Ich bin froh für dieses Haus hier, von da ist alles so gut zu erreichen. Ich gehe los, schlaft Ihr gut.

DONNERSTAG: Langsam fühle ich mich nicht mehr so als Tourist. Ich gehe ohne Stadtplan, steuere die besten Plätze direkt an, konnte schon jemand den Weg zeigen, drücke die Umgangsförmlichkeiten im gleichen Tonfall aus und muss nicht mehr so viel fragen. Das Essen ist ziemlich fremd, die meisten essen aus der Hand,alles schmeckt ähnlich asiatisch. Am ähnlichsten zu D schmeckt der Blätterteig, leidert ähnelt die Schlagsahne darin unserem Mohrenkopfinhalt. Dunkles Brot ist nicht zu finden, die Frühstücksbrötchen sind wie schwäbische Dampfnudeln. Den besten Salat bekommt man am Buffet im Supermarkt, am nahen Strand wird es ein Genuss. Heute traf ich einen Heidelberger, er ist seit 2 Jahren hier und will nicht mehr zurück. Für morgen habe ich eine lange Tour auf die Insel nach Victoria gebucht. Dazu wird man sogar vor der Tür abgeholt. Meine erste organisierte Reise zum Genießen. Am Samstag mache ich eine Stadtführung zu Fuß mit, mal sehen, ob die mir noch was Neues zeigen können. Sonntag treffe ich mich wieder mit den beiden Frauen und darf mir Ziele wünschen. Jetzt scheint die Sonne, ich gehe mit dem Vokabelheft an den Strand während Ihr schon tief schlaft.

Nun habe ich meinen Lieblingsplatz in dieser Stadt fest, komisch es war schon am ersten Tag meine erste Stelle am Strand:weitläufiger engl.
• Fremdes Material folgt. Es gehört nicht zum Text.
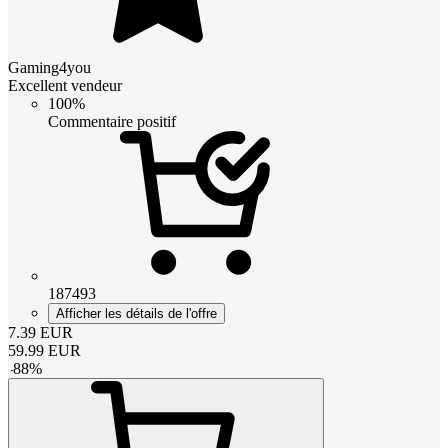
Gaming4you
Excellent vendeur
100%
Commentaire positif
187493
Afficher les détails de l'offre
7.39
EUR
59.99
EUR
-
88
%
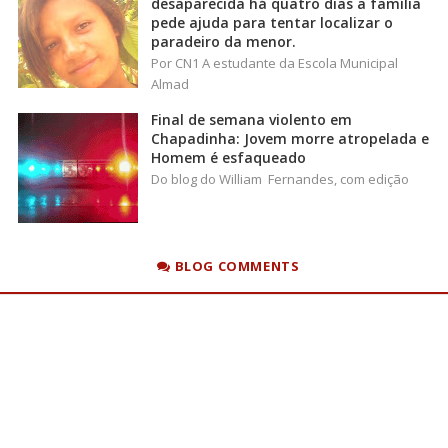
desaparecida há quatro dias a família
pede ajuda para tentar localizar o
paradeiro da menor.
Por CN1 A estudante da Escola Municipal
Almad
Final de semana violento em
Chapadinha: Jovem morre atropelada e
Homem é esfaqueado
Do blog do William Fernandes, com edição
BLOG COMMENTS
Rasen, Sandstrand mit angeschwemmten Baumstämmen, kleine sich kräuselnde Wellen, hinter mir ein Stadtteil, überm Wasser der andere, dazwischen starten die Wasserflugzeuge zur Insel, Schiffe, Boote, Bademöglichkeit, Stille....Ich entdeckte ein Schild: als um 1880 vor der Stadtgründung die Häuschen der Indianer hier standen, nannten sie diesen Ort Lucklucky :-) . Das Besondere der Stadt ist, dass man in jeder Richtung in max. einer 1/2 Stunde Fußweg am Wasser ist. Und diese 1/2 Std. ist wunderschön, zuerst im Schutz der Hochhäuser und ihrem vielseitigen Leben, dann über englischen Parkrasen, am Straßenrand richtige Hecken von blühendem gelbem Ginster oder knallrotem Rhododendron. Ampeln sind sehr übersichtlich, auch wenn man sich über die 4-spurigen Straßen sputen muß. Autofahrer lächeln und haben auch mal eine Kaffeetasse in der Hand.



Montag, 20. Mai 2013
Wieder ein ganz besonderer Tag
Heute wollte ich mal nichts schreiben, doch dazu war der Tag zu schön. Nach dem Gottesdienst in einer vollen Freikirche lud mich eine gleichaltrige Engländerin, die schon lange hier lebt, ein. Die Tochter ihrer Freundin kam noch dazu. Wir hatten eine sehr lustige Zeit miteinander. Ich stellte 100 Fragen und bekam 200 beantwortet, weil sie noch vieles für mich wichtig fanden. Dann nahm mich die Ältere noch mit nach Hause zum Tee auf dem Sonnenbalkon. Sie wohne in der Nähe bedeutete einen Fußmarsch von über einer Stunde. Wir wollen uns nächsten Sonntag wieder treffen. Ich werde in beide Gottesdienste gehen, die Wiederholung tut meinem Englisch gut. Es war schön, daß mich beide für meine Vorhaben und meine Sprache lobten. Naja, mir fehlen schon noch viele Worte, aber ich werde verstanden. Also, die Arbeitslosigkeit hier ist nicht höher als in norddeutschen Städten, nur meine Jugendherberge liegt im sozialen Brennpunkt. Bei der Olympiade vor 3 Jahren wurden sämtliche Nichtsesshafte und Abhängige an diesen Rand von Chinatown verlegt. Es wird vieles angeboten, doch die meisten wollen nicht. Ich lernte noch mehr von der Gegend kennen, V. rühmt sich zu recht als grüne Stadt, die jedoch auch in Abständen Erdbeben hat. Die Hochhäuser sind durch spezielle Fundamente geschützt. Die Einheimischen müssen ein Notpaket in der Wohnung haben mit Wasser, Decke, Verbandszeug, Lunchpaket....Wenn man mit dem Zug nach USA geht braucht man keine ESTA-Genehmigung. So werde ich bald einen Tagesausflug nach Seattle machen. Nach einem netten Telefonat mit meinem neuen Boss verzichtet er auf einen Besuch vor meinem Beginn, so habe noch viel Zeit. Übrigens ist das Leben hier für unseren Wechselkurs billig: ein Haarschnitt 6, Frühstück mit 2 großen Tassen Kaffee, 1 Glas Tee und Brötchen knapp 4 und eine Zugfahrt auch nur wenige €. Es war heute wieder strahlende Sonne am Wasser. Ich wünsche Euch Freunden, allen die an meinen Nachrichten interessiert sind und meinem Chor auch ein sommererfülltes Deutschland. Mir geht es so richtig gut!